The way to reconcile wisdom and love is to think of how wise parents treat their own grown up children. Parents always want the best for their children. Parents will always try to help their children when they get into difficult situation that is not of their own making. They will even help them the first or second time they are in a difficult situation that is their own fault. Usually the worst thing that parents ever do to their grown children is allow them suffer the consequences of their own bad choices. Parents never want their children to come to harm but they know that sometimes they do. They know that sometimes it is necessary to allow them to come to harm so they can learn from their mistakes. One thing that good parents never do is allow one of their children to harm one of their other children.
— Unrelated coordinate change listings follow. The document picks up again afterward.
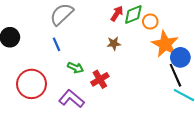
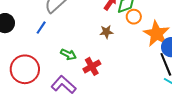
orange circle: (150, 22) -> (134, 17), moved
blue line: (56, 44) -> (41, 28), moved, turned 56

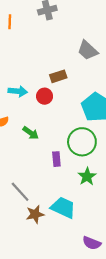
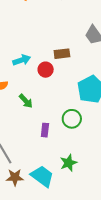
cyan arrow: (18, 91) -> (22, 60), turned -36
green circle: (82, 142) -> (72, 119), size x0.7
green star: (87, 176) -> (68, 163), moved

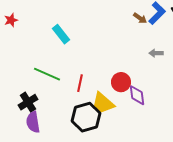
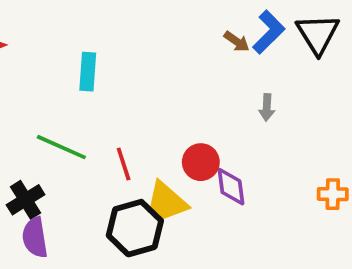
cyan rectangle: (61, 34) -> (88, 72), turned 42
gray arrow: (156, 53) -> (267, 107), turned -88
red line: (80, 83) -> (124, 164), turned -30

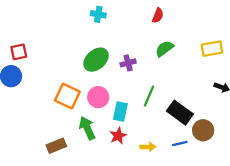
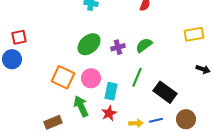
green semicircle: (164, 49) -> (144, 45), moved
brown circle: (203, 130) -> (186, 119), moved
blue line: (180, 144) -> (156, 120), moved

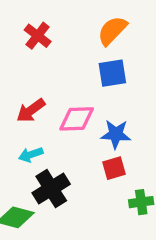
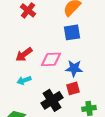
black cross: (51, 189) -> (52, 100), moved

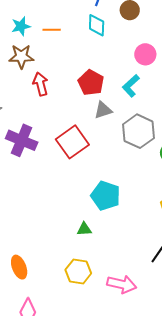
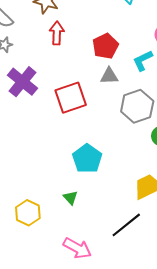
green triangle: (84, 229) -> (70, 198), moved, turned 35
yellow hexagon: (78, 271) -> (28, 213), moved

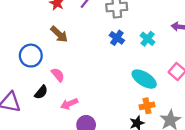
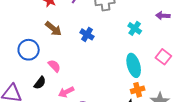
blue cross: (117, 38) -> (87, 34), moved
cyan ellipse: (144, 79) -> (134, 65), turned 45

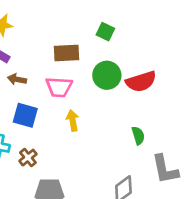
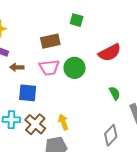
green circle: (107, 75) -> (75, 68), moved
yellow arrow: (73, 120) -> (63, 122), moved
brown cross: (28, 158) -> (35, 124), size x1.5

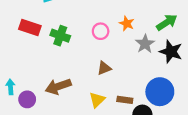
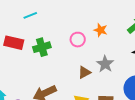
green cross: (60, 36) -> (42, 47), turned -30
gray star: (145, 44) -> (105, 64), moved

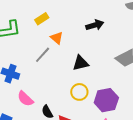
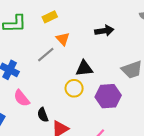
yellow circle: (79, 92) -> (74, 88), moved
purple hexagon: (106, 100) -> (108, 96), moved

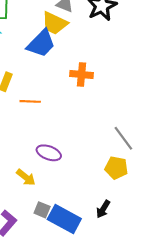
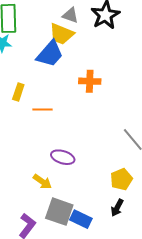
yellow pentagon: (116, 168) -> (121, 179), moved, turned -30
gray square: (42, 210) -> (59, 212), size x1.8
blue rectangle: (64, 219) -> (81, 219), size x0.7

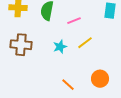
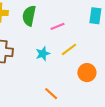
orange circle: (100, 79) -> (87, 73), moved

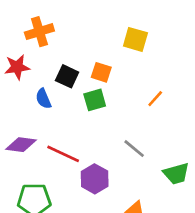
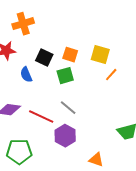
yellow square: (135, 39) -> (100, 55), moved
gray line: (134, 149) -> (68, 108), moved

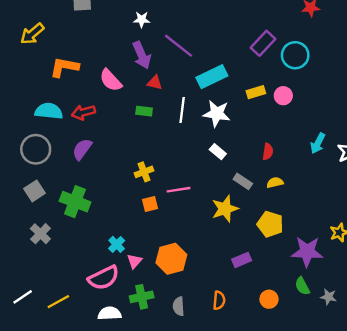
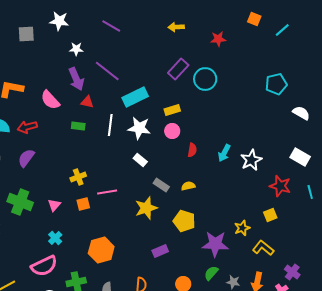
pink circle: (283, 96) -> (172, 131), moved
red semicircle: (268, 152) -> (192, 150), moved
pink triangle: (134, 261) -> (54, 205), moved
green semicircle: (302, 286) -> (211, 273), turned 70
Doing that is not being ‘as harmless as a dove’. Good shepherds have both a rod and a staff.

So what does that mean in real life? When is it loving to allow someone to strike your cheek and offer them the other and when is it loving to use that sword you are commanded to carry to prevent them from striking you the first time? That is why you need to be wise. Different situations call for different responses. It is one reason Jesus also commanded that we not judge. He doesn’t mean to not use discernment, which is another word for being wise. He means don’t judge the morals of someone who handles a situation differently from the way you would handle it.

There is a time for everything: A time to give and a time to refrain from giving, a time to fight and a time to refrain from fighting, a time to trust and a time to be careful. Each situation is worth a sermon or even a book. It’s all part of being as wise as a serpent and and harmless as dove.

[1] Cultural influences were slower in those days but still happened. The traders have been going to China and India for a long time and ideas don’t take up much space on a ship or in a caravan.

[2] Seraphim is a word related to snake. It means burning ones. Snakes are also burning ones because their bite can burn.

[3] Using just love can be confusing. It may have been better if the translators had done the same thing with ἀγάπη Agape as they did with βάπτω Bapto. They could have left it untranslated and explained the meaning.